Monthly Payment Formula:

P = L [i(1 + i)n] / [(1 + i)n - 1]

Where:

  • P = Monthly payment
  • L = Loan amount (Purchase price - Down payment)
  • i = Monthly interest rate (Annual rate / 12)
  • n = Number of payments (Term in years × 12)

The total interest paid is calculated by subtracting the loan amount from the total amount paid over the life of the loan.

15-Year vs 30-Year Comparison

Here's a comparison of the key differences between a 15-year and 30-year mortgage:

Feature 15-Year Mortgage 30-Year Mortgage
Term Length 15 years 30 years
Monthly Payments Higher (due to shorter term) Lower (due to longer term)
Total Interest Paid Higher (due to shorter term) Lower (due to longer term)
Total Amount Paid Less than home value (if sold before term ends) Equal to home value (if sold before term ends)
Refinancing Options More limited (due to shorter term) More options available

Worked Examples

Let's look at two examples to illustrate how the calculator works.

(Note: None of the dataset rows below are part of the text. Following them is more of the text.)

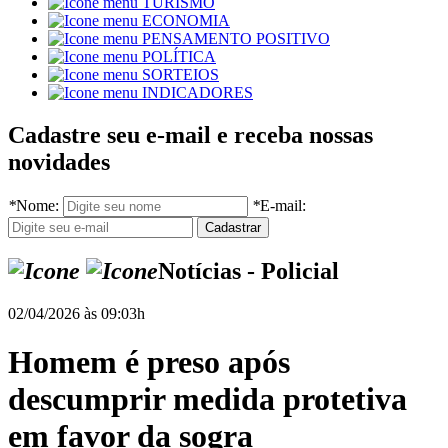
TURISMO
ECONOMIA
PENSAMENTO POSITIVO
POLÍTICA
SORTEIOS
INDICADORES
Cadastre seu e-mail e receba nossas
novidades
*
Nome:
*
E-mail:
Notícias - Policial
02/04/2026 às 09:03h
Homem é preso após
descumprir medida protetiva
em favor da sogra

Example 1: $300,000 Home with 20% Down Payment

Purchase price: $300,000

Down payment: 20% ($60,000)

Loan amount: $240,000

Interest rate: 6% (0.5% monthly)

15-Year Mortgage

Monthly payment: $2,120.56

Total interest paid: $121,238.08

Total amount paid: $361,238.08

30-Year Mortgage

Monthly payment: $1,620.44

Total interest paid: $101,238.08

Total amount paid: $341,238.08

Example 2: $400,000 Home with 10% Down Payment

Purchase price: $400,000

Down payment: 10% ($40,000)

Loan amount: $360,000

Interest rate: 5% (0.4167% monthly)

15-Year Mortgage

Monthly payment: $2,880.33

Total interest paid: $168,019.80

Total amount paid: $528,019.80

30-Year Mortgage

Monthly payment: $1,980.33

Total interest paid: $128,019.80

Total amount paid: $488,019.80

Frequently Asked Questions

Which mortgage term is better, 15-year or 30-year?
There's no one-size-fits-all answer. A 15-year mortgage is better if you plan to sell or refinance before the term ends, as you'll pay less in total interest. A 30-year mortgage is better if you plan to stay in the home for the long term, as you'll pay less in total interest over the life of the loan.
Can I refinance a 15-year mortgage to a 30-year mortgage?
Yes, you can refinance a 15-year mortgage to a 30-year mortgage, but you'll typically need good credit and meet other lending requirements. Refinancing can help you lower your monthly payments or take cash out of your home.
What factors affect the interest rate on a mortgage?
The interest rate on a mortgage is influenced by factors such as your credit score, the type of loan (conventional, FHA, VA, etc.), the loan term, and current market conditions. Lenders use these factors to determine the risk of lending to you and set the interest rate accordingly.
Are there any penalties for paying off a 15-year mortgage early?
Most 15-year mortgages do not have prepayment penalties, meaning you can pay off the loan early without incurring additional fees. However, it's always a good idea to check your loan agreement to confirm.
Can I get a 15-year mortgage with a low credit score?
Getting a 15-year mortgage with a low credit score can be challenging, as lenders typically require good credit to offer these loans. However, there are options like FHA loans or USDA loans that may be more accessible with lower credit scores.